*Description of the task*. For each line below that includes the word "Software", make a copy.

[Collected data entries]
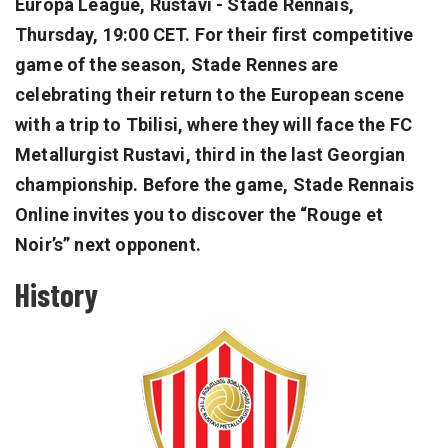
Europa League, Rustavi - Stade Rennais,
Thursday, 19:00 CET. For their first competitive
game of the season, Stade Rennes are
celebrating their return to the European scene
with a trip to Tbilisi, where they will face the FC
Metallurgist Rustavi, third in the last Georgian
championship. Before the game, Stade Rennais
Online invites you to discover the “Rouge et
Noir’s” next opponent.
History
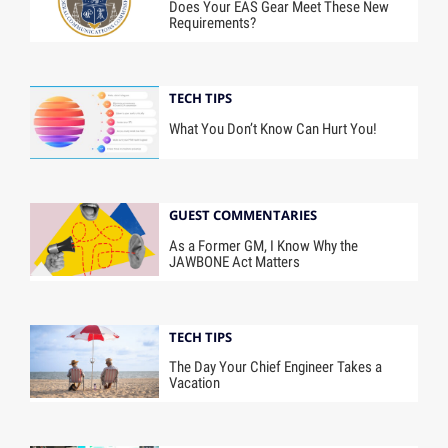
Does Your EAS Gear Meet These New
Requirements?
TECH TIPS
What You Don’t Know Can Hurt You!
GUEST COMMENTARIES
As a Former GM, I Know Why the
JAWBONE Act Matters
TECH TIPS
The Day Your Chief Engineer Takes a
Vacation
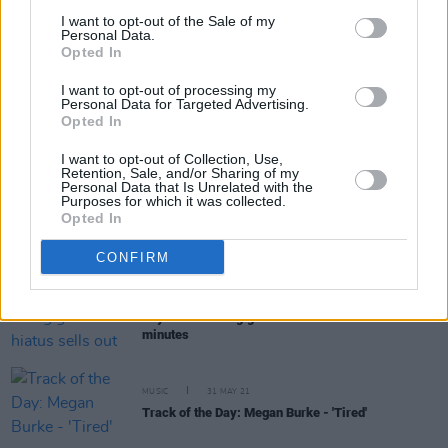
I want to opt-out of the Sale of my
Personal Data.
Opted In
RELATED
I want to opt-out of processing my
Personal Data for Targeted Advertising.
Opted In
MUSIC
24 AUG 21
WATCH: Rachel Mae Hannon releases music video
I want to opt-out of Collection, Use,
for latest single, 'Closer'
Retention, Sale, and/or Sharing of my
Personal Data that Is Unrelated with the
Purposes for which it was collected.
MUSIC
28 JUL 21
Opted In
Clare indie-pop act Oscar Blue shares new single
'Backyard Mafia'
CONFIRM
MUSIC
27 JUL 21
Royseven's first gig after hiatus sells out in
minutes
MUSIC
31 MAY 21
Track of the Day: Megan Burke - 'Tired'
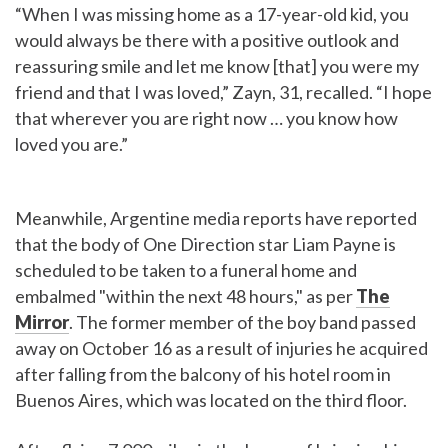
“When I was missing home as a 17-year-old kid, you
would always be there with a positive outlook and
reassuring smile and let me know [that] you were my
friend and that I was loved,” Zayn, 31, recalled. “I hope
that wherever you are right now … you know how
loved you are.”
Meanwhile, Argentine media reports have reported
that the body of One Direction star Liam Payne is
scheduled to be taken to a funeral home and
embalmed "within the next 48 hours," as per
The
Mirror
. The former member of the boy band passed
away on October 16 as a result of injuries he acquired
after falling from the balcony of his hotel room in
Buenos Aires, which was located on the third floor.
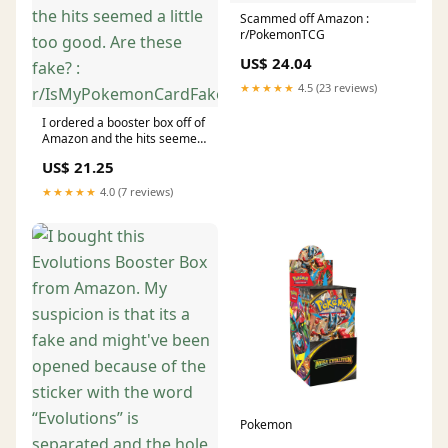
Scammed off Amazon :
r/PokemonTCG
US$ 24.04
★★★★★
4.5 (23 reviews)
I ordered a booster box off of
Amazon and the hits seemed
a little too good. Are these
US$ 21.25
fake? :
r/IsMyPokemonCardFake
★★★★★
4.0 (7 reviews)
Pokemon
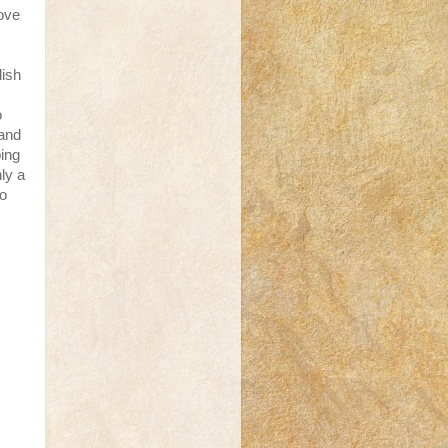
love
lish
o
 and
ping
ly a
to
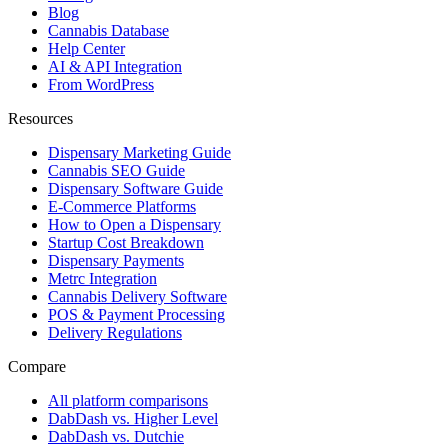
Blog
Cannabis Database
Help Center
AI & API Integration
From WordPress
Resources
Dispensary Marketing Guide
Cannabis SEO Guide
Dispensary Software Guide
E-Commerce Platforms
How to Open a Dispensary
Startup Cost Breakdown
Dispensary Payments
Metrc Integration
Cannabis Delivery Software
POS & Payment Processing
Delivery Regulations
Compare
All platform comparisons
DabDash vs. Higher Level
DabDash vs. Dutchie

*Result*.
Dispensary Software Guide
Cannabis Delivery Software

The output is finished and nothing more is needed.